Please retype the listing below word for word and exclude its images.

▶ **Input**
::::
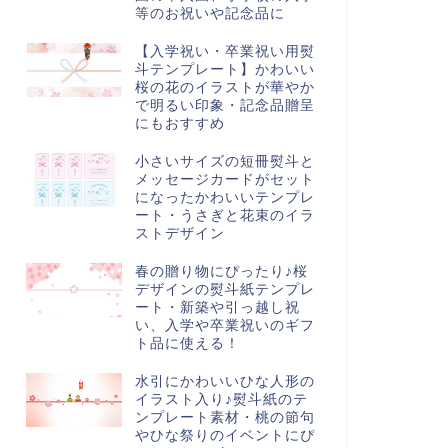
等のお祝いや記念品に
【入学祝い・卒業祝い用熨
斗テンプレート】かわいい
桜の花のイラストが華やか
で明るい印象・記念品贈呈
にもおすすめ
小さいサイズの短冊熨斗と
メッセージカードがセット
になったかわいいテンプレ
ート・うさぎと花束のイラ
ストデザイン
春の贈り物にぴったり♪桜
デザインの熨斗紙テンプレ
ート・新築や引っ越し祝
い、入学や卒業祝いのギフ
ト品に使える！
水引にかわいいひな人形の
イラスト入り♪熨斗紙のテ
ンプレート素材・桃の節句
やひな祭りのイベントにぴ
::::
▶ **Task solution**
等のお祝いや記念品に
【入学祝い・卒業祝い用熨
斗テンプレート】かわいい
桜の花のイラストが華やか
で明るい印象・記念品贈呈
にもおすすめ
小さいサイズの短冊熨斗と
メッセージカードがセット
になったかわいいテンプレ
ート・うさぎと花束のイラ
ストデザイン
春の贈り物にぴったり♪桜
デザインの熨斗紙テンプレ
ート・新築や引っ越し祝
い、入学や卒業祝いのギフ
ト品に使える！
水引にかわいいひな人形の
イラスト入り♪熨斗紙のテ
ンプレート素材・桃の節句
やひな祭りのイベントにぴ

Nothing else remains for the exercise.